Intrinsic Immortality: A Military Scifi Thriller (Sol Arbiter Book 2)
Page 21
As we walked along, Andrea leaned in and whispered, “Keep your eyes open. I keep getting the feeling we’re being watched.”
“Don’t worry about it, Andrea.” Bray laughed. “It’s just the cannibals. Excuse me, the radioactive cannibals.”
But she wasn’t wrong. There were hints of movement from time to time, branches rustling or old staircases creaking. I didn’t know if the sounds were made by animals, or by the human inhabitants who were said to live here. The sounds felt threatening, the furtive hints of an unseen stalker. After a while, even Bray had started to glance from side to side like he expected an ambush at any moment.
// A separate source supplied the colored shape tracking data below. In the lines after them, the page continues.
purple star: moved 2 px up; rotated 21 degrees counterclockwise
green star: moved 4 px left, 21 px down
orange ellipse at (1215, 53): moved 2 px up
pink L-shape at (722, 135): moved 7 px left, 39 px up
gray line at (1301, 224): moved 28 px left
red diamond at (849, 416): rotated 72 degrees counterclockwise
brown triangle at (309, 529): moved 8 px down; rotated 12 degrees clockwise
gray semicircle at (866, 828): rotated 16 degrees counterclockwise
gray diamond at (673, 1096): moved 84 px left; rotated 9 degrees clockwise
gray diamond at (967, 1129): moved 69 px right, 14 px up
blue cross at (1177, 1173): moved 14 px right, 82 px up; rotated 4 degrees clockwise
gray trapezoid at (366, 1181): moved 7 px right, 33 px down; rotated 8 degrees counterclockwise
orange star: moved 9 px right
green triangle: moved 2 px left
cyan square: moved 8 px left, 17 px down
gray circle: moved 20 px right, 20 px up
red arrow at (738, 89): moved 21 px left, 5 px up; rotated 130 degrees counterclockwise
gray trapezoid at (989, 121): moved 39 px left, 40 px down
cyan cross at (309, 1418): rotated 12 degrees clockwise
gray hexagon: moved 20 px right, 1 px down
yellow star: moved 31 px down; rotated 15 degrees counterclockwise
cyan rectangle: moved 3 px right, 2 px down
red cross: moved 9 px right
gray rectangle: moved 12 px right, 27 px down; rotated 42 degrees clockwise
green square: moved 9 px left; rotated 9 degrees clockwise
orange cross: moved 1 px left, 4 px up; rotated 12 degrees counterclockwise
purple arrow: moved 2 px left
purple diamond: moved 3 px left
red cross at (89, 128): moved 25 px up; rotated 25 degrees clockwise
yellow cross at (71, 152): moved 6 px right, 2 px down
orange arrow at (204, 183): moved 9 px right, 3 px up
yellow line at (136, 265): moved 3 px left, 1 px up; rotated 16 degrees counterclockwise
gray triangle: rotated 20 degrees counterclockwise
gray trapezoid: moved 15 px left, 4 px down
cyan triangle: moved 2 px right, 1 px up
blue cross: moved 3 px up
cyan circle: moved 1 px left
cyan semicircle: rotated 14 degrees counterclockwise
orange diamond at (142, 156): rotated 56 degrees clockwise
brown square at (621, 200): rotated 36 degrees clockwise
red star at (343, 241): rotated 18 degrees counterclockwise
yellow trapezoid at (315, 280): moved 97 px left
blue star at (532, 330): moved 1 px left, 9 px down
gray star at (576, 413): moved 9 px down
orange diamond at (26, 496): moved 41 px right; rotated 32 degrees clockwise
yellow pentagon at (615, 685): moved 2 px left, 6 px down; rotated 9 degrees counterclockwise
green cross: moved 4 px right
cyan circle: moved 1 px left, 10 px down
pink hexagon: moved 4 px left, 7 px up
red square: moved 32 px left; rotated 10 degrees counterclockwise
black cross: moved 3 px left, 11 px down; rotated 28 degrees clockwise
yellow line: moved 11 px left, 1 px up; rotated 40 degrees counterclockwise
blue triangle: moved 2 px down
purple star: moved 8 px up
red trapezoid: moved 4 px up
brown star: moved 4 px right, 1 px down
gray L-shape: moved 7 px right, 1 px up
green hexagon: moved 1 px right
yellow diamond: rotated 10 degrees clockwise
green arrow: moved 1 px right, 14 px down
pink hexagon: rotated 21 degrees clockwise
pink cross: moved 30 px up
We came into a clearing, surrounded by skyscrapers on all sides. It must have been a plaza, or maybe a city park. There was a sign, a square of white plywood with red letters:
ARTORIAS INCLUSION ZONE: Welcome! Rules are forbidden beyond this point. Dangerous levels of individuality present. DO WHAT YOU WANT.
As we crossed the clearing, three skinny little figures stepped out in front of us. They looked so small and malnourished, it was a wonder they had the courage to show themselves at all. One was a boy with pale white skin, bright blue eyes, and ashen hair so blond it looked almost white. One was a young woman with tangled hair and so many jewels and necklaces I half expected her to try to read my palm. The third was dark-skinned, of ambiguous gender, and wore a trench coat that looked about eighty years old. They all looked wary, but something about their expressions seemed almost humorous.
“Welcome to the Inclusion Zone,” they all said at once, and Bray took a nervous step backward.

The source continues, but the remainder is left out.